Violence was relatively low in the run-up to local elections on 29 March in Nigeria's oil-rich Rivers State but with evidence emerging of massive voting irregularities in favour of the ruling party, human rights groups warn the worst may not be over.
"If this is the way the state has decided to treat [its voters] they will do everything to destroy the state," Patrick Naagbanton, who coordinates the Port Harcourt-based non-governmental organisation Centre for Environment, Human Rights and Development, told IRIN.
“All of these people will be available for recruitment by the [criminal] gangs."
Another observer, Damka Pueba agreed: “We are likely to see a continuation of the violence," she predicted.
River State is home to criminal gangs and militant groups who claim to be fighting against the environmental damage caused by commercial oil exploration and the state’s lack of development.
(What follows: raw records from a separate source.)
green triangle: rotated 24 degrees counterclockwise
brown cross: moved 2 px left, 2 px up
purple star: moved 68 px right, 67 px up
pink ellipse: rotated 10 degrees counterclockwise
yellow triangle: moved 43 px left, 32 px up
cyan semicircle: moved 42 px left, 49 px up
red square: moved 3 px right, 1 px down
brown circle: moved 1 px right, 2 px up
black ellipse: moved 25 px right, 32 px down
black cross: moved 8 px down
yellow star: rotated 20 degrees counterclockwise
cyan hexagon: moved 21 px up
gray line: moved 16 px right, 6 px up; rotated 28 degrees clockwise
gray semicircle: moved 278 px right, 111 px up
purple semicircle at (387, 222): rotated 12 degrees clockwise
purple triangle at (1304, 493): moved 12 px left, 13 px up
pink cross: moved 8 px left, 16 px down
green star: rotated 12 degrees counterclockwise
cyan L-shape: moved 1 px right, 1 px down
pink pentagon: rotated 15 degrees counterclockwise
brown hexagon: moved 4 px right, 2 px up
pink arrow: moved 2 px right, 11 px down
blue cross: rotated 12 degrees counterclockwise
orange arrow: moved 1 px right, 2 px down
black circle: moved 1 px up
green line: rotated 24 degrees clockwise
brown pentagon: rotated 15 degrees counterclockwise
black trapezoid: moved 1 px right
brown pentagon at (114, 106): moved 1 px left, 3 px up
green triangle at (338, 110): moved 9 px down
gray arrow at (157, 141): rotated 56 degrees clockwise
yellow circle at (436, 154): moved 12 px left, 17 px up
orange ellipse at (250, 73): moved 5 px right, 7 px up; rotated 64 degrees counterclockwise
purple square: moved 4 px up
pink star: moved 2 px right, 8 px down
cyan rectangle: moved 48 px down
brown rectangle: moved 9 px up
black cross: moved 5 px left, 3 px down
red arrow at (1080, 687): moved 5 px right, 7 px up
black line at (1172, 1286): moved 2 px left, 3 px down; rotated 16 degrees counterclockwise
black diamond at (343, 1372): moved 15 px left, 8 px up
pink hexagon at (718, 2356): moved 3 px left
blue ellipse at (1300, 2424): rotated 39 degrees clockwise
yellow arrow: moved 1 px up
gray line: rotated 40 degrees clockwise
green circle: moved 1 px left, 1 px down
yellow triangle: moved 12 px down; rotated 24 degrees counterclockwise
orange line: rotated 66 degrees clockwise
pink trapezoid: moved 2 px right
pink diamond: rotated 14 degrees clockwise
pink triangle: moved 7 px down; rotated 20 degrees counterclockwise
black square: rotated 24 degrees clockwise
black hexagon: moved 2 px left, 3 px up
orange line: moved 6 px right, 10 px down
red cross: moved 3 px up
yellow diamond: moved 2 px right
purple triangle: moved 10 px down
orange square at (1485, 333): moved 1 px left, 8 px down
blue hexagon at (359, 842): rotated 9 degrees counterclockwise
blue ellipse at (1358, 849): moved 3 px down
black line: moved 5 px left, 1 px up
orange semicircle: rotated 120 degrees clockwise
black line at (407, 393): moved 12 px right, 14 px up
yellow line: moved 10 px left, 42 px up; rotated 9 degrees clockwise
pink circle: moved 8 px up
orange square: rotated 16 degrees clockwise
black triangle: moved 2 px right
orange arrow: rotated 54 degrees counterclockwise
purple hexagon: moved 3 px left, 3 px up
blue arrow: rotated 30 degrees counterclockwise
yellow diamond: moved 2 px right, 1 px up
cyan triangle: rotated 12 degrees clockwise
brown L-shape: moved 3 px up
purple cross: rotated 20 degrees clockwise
The state has larger oil reserves than any other in Nigeria yet only a few people have benefited.
During past elections, politicians, eager to hold office in the oil-rich state, paid armed gangs to rig polls and intimidate voters, according to a Human Rights Watch report on electoral violence released in March. "Polls in Rivers State have been among the most violent and brazenly rigged in the country,” it stated.
On the 29 March election one person was reportedly killed in a skirmish at a village in Eleme local government area. There were also numerous acts of violence and intimidation, the state’s independent electoral commission spokesperson Nimi Wilson Jack told IRIN.
The trouble was mostly caused by supporters of the ruling People's Democratic Party, he added.
The ruling party won all top positions in the election, according to electoral commission results issued for 18 of the 23 local governments. Of the 200 less powerful counsellor positions, the opposition won just seven.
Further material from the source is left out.